Output designs will be written in the destination folder as .pdb files and scoring evaluations will be output in text in the console.
An example input is provided below:
$ python main.py -netnglyc_loc "/NetNGlyc/netNglyc-1.0" -jwalk_loc "/XLM-Tools-master" -chain "K" -size 10 -number 10 -priority_sites "" -uncovered_sites "99-105,221-228" -model_glycans "Y" -pdb_list "mono_head" -path "/mono_head.pdb" -destination "/"
Evaluating HyperImmunISE Constructs in Amber¶
With the installation of Amber, navigate to the installed directory:
$ source amber.sh
Made folder called Simulations:
$ mkdir Simulations/
$ cd Simulations/
Copy your desired .pdb structure to this folder.
Navigate to the AmberTools/src/ folder and run cpptraj:
$ cpptraj
$ cd Simulations/
$ parm <path_to_file>/<filename>.pdb
$ loadcrd <path_to_file>/<filename>.pdb MyCrd
$ prepareforleap crdset MyCrd name Final out <path_to_file>/leap.<filename>.in leapunitname mol pdbout <path_to_file>/<filename>.cpptraj.pdb nowat noh keepaltloc highestocc
$ quit
Edit the resulting .in file to have the following:
At the top:
source leaprc.protein.ff19SB
source leaprc.GLYCAM_06j-1
source leaprc.water.opc3
loadAmberParams frcmod.ionslm_126_opc
and at the bottom:
solvateOct mol OPC3BOX 8.0
addIons mol Cl- 0
addIons mol Na+ 0
saveAmberParm mol <filename>.prmtop <filename>.inpcrd
quit
Navigate to the Amber bin folder and then run tleap and parmed:
$ tleap -f <path_to_file>/leap.<filename>.in
$ parmed
$ parm <filename>.prmtop
$ HMassRepartition
$ outparm <filename>_hmr.prmtop
$ quit
Move the resulting .prmtop, inpcrd, and _hrm.prmtop files to the Simulations folder and navigate there.
Make the following files:
File - minimize.in
Minimize
&cntrl
imin=1,
ntx=1,
ntxo=1,
irest=0,
maxcyc=5000,
ncyc=2500,
ntpr=250,
ntwx=0,
cut=8.0,
/
File - heat.in
Heat
&cntrl
imin=0,
ntx=1,
ntxo=1,
irest=0,
nstlim=11000,
dt=0.004,
ntf=2,
ntc=2,
tempi=200.0,
temp0=310.0,
ntpr=100,
ntwx=100,
ntwr=1000,
cut=8.0,
ntb=1,
ntp=0,
ntt=2,
vrand=1000
ig=-1,
/
&wt type=’TEMP0’, istep1=0, istep2=10000, value1=200.0,
value2=310.0 /
&wt type=’TEMP0’, istep1=10001, istep2=11000, value1=310.0,
value2=310.0 /
&wt type=’END’
File - equilibrate.in
Equilibrate w/ HMR
&cntrl
imin=0,
ntx=1,
ntxo=1,
irest=0,
nstlim=25000000,
dt=0.004,
ntf=2,
ntc=2,
tempi=310.0,
temp0=310.0,
ntpr=100000,
ntwx=50000,
ntwr=1000000,
cut=8.0,
ntb=2,
ntp=1,
ntt=2,
vrand=10000,
ig=-1,
/
The following commands are best run on a computing cluster:
$ module load cuda
$ cd <path_to_amber>
$ source amber.sh
$ cd Simulations
$ ../bin/sander -O -i minimize.in -o minimize.out -p <filename>_hmr.prmtop -c <filename>.inpcrd -r min.rst7
$ ../bin/pmemd.cuda -O -i heat.in -o heat.out -p <filename>_hmr.prmtop -c min.rst7 -r heat.rst7 -x heat.nc
$ ../bin/pmemd.cuda -O -i equilibrate.in -o equilibrate.out -p <filename>_hmr.prmtop -c heat.rst7 -r equilibrate.rst7 -x equilibrate.nc
GPU-based MD simulation¶
MD simulations can be run on GPU using pmemd.cuda.
For HPC or server-based workflows, enter a GPU node first and verify that the GPU is properly available by running nvidia-smi.

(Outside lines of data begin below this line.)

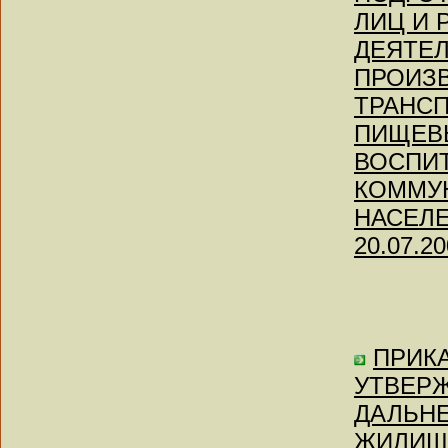
ЛИЦ И 
ДЕЯТЕЛ
ПРОИЗВ
ТРАНС
ПИЩЕВЫ
ВОСПИТ
КОММУ
НАСЕЛЕН
20.07.20
ПРИКАЗ
УТВЕР
ДАЛЬН
ЖИЛИЩ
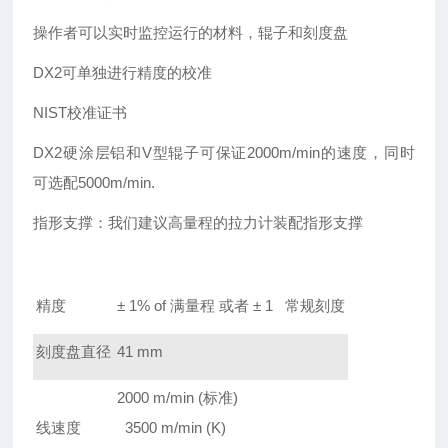
操作者可以实时监控运行的材料，辊子和刻度盘
DX2
可单独进行精度的校准
NIST
校准证书
DX2
硬涂层铝和V型辊子可保证2000m/min的速度，同时
可选配5000m/min.
指形支撑：我们建议高量程的拉力计装配指形支撑
精度
± 1% of
满量程 或者 ± 1 常规刻度
刻度盘直径
41 mm
2000 m/min (
标准)
线速度
3500 m/min (K)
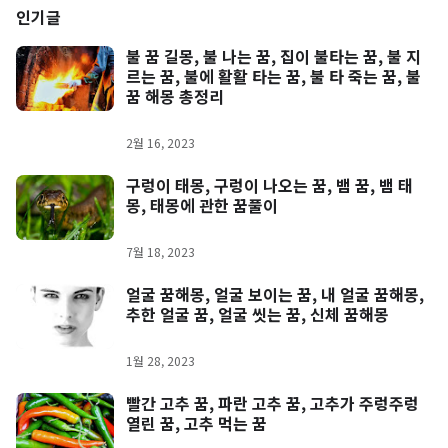
인기글
불 꿈 길몽, 불 나는 꿈, 집이 불타는 꿈, 불 지
르는 꿈, 불에 활활 타는 꿈, 불 타 죽는 꿈, 불
꿈 해몽 총정리
2월 16, 2023
구렁이 태몽, 구렁이 나오는 꿈, 뱀 꿈, 뱀 태
몽, 태몽에 관한 꿈풀이
7월 18, 2023
얼굴 꿈해몽, 얼굴 보이는 꿈, 내 얼굴 꿈해몽,
추한 얼굴 꿈, 얼굴 씻는 꿈, 신체 꿈해몽
1월 28, 2023
빨간 고추 꿈, 파란 고추 꿈, 고추가 주렁주렁
열린 꿈, 고추 먹는 꿈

This check should be done before launching the simulation.
In some cases, pmemd.cuda is not included in the installed Amber version. This is common with AmberTools 25. When that happens, load a CUDA environment earlier than version 13, download pmemd24.tar.bz2 from the Amber organization website, build it locally, and use the compiled executable for GPU simulation.
Then load the conda environment which contains a mdtraj environment (install with pip or conda if you don’t have it) and run the following:
import mdtraj as mdtraj
import os
os.chdir('Simulations')
mtraj = mdtraj.load("equilibrate.nc", top="<filename>_hmr.prmtop")
mtraj=simul.remove_solvent()
mtraj.save_pdb("<filename>_nosolvent.PDB")
sr = mdtraj.shrake_rupley(mtraj, probe_radius=1, mode='residue')
avg_sr = np.mean(sr,0)
np.savetxt("avg_sr.csv",avg_sr,delimiter=",")
The corresponding degree of blocking will be shown in the “avg_sr.csv” file and the numbering will follow the PDB numbering on your input design.